Eric Bang has worked with the Broad Institute of MIT and Harvard Sean is passionate about bioinformatics and
hopes to conduct more research in the field.
Abstract
Interactions between receptors and ligands are crucial for many essential biological processes, including neurotransmission and metabolism. Ligand-receptor analyses that examine cell behavior and interactions often utilize cell type-specific RNA expressions from single-cell RNA sequencing (scRNA-seq) data. Using CellPhoneDB, a public repository consisting of ligands, receptors, and ligand-receptor interactions, there was exploration of the cell-cell interactions in a specific scRNA-seq dataset from kidney tissue and portrayed the results with dot plots and heat maps. Depending on the type of cell, each were aligned to a ligand-receptor pair with the interacting cell type, and calculated the a positori probabilities of these associations, with corresponding P values reflecting average expression values between the triads and their
significance.
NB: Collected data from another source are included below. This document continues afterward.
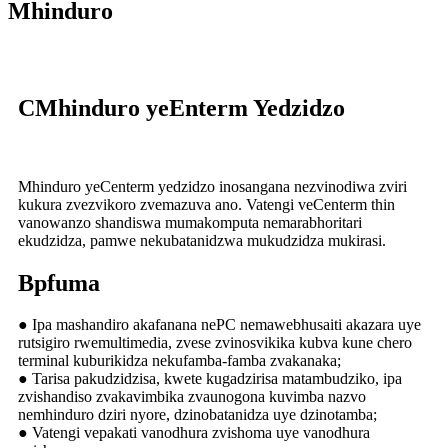
Mhinduro
C
Mhinduro yeEnterm Yedzidzo
Mhinduro yeCenterm yedzidzo inosangana nezvinodiwa zviri
kukura zvezvikoro zvemazuva ano. Vatengi veCenterm thin
vanowanzo shandiswa mumakomputa nemarabhoritari
ekudzidza, pamwe nekubatanidzwa mukudzidza mukirasi.
B
pfuma
● Ipa mashandiro akafanana nePC nemawebhusaiti akazara uye
rutsigiro rwemultimedia, zvese zvinosvikika kubva kune chero
terminal kuburikidza nekufamba-famba zvakanaka;
● Tarisa pakudzidzisa, kwete kugadzirisa matambudziko, ipa
zvishandiso zvakavimbika zvaunogona kuvimba nazvo
nemhinduro dziri nyore, dzinobatanidza uye dzinotamba;
● Vatengi vepakati vanodhura zvishoma uye vanodhura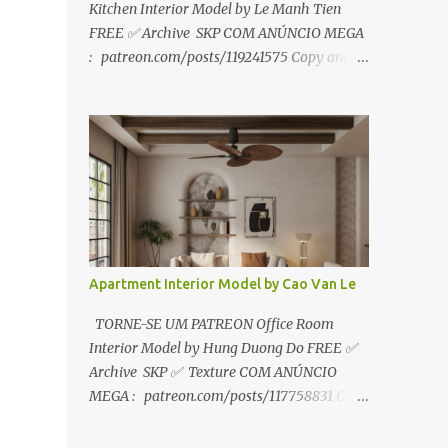
Kitchen Interior Model by Le Manh Tien
FREE ✅ Archive SKP COM ANÚNCIO MEGA
: patreon.com/posts/119241575 Copy and
paste link to web browser↑ FOR PATREON ✅
Archive SKP ✅ SEM ANÚNCIO Google Drive
:
https://www.patreon.com/posts/119241567
☑️Link direto sem anúncios↑ MEGA PACK
📦 Link: bit.ly/3dPQ6fa How to download📂
bit.ly/2ZzE9VX ↑↑↑TUTORIAL↑↑↑ Source :
Le Manh Tien
Apartment Interior Model by Cao Van Le
TORNE-SE UM PATREON Office Room
Interior Model by Hung Duong Do FREE ✅
Archive SKP ✅ Texture COM ANÚNCIO
MEGA : patreon.com/posts/117758831 Copy
and paste link to web browser ↑ FOR
PATREON ✅ Archive SKP ✅ Texture ✅ SEM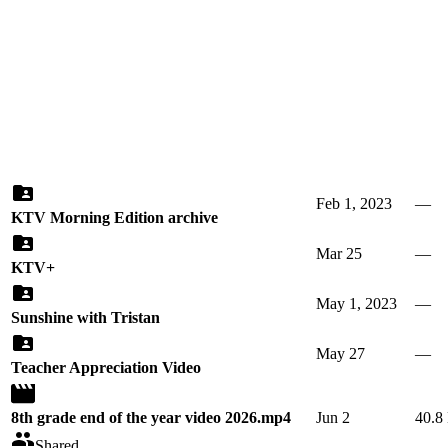
Feb 1, 2023
—
KTV Morning Edition archive
Mar 25
—
KTV+
May 1, 2023
—
Sunshine with Tristan
May 27
—
Teacher Appreciation Video
8th grade end of the year video 2026.mp4
Jun 2
40.8
Shared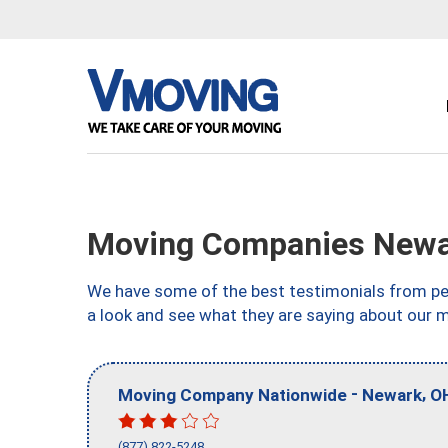
Moving Companies Newa
We have some of the best testimonials from peo
a look and see what they are saying about our 
-
,
Moving Company Nationwide
Newark
O
(877) 822-5248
By performing an interaction analysis, comparing the reactions it was discovered that a significant interaction for myeloid and T-cell ligand-receptor pairs, including those between Secreted Phosphoprotein 1 (SPP1) and Fibronectin 1 (FN1), which is consistent with previous findings. As a next step, potential laboratory methods were explored to incorporate spatial transcriptome data into ligand-receptor analyses to allow for the derivation of more information from similar ligand-receptor-cell interactions. An effective protocol would involve a filtration step where cell types would be filtered out depending on which ligand-receptor pair is activated in that part of the tissue, as well as the incorporation of the CellPhoneDB data in a streamlined workflow pipeline. It was believed this would reveal where in the cell various
ligands and receptors are interacting with different cell types, allowing one to more easily identify which cells are being impacted and why, for the purpose of disease treatment. The hope is this new computational method utilizing spatially explicit ligand-receptor association data can be used to uncover previously unknown specific interactions within kidney tissue.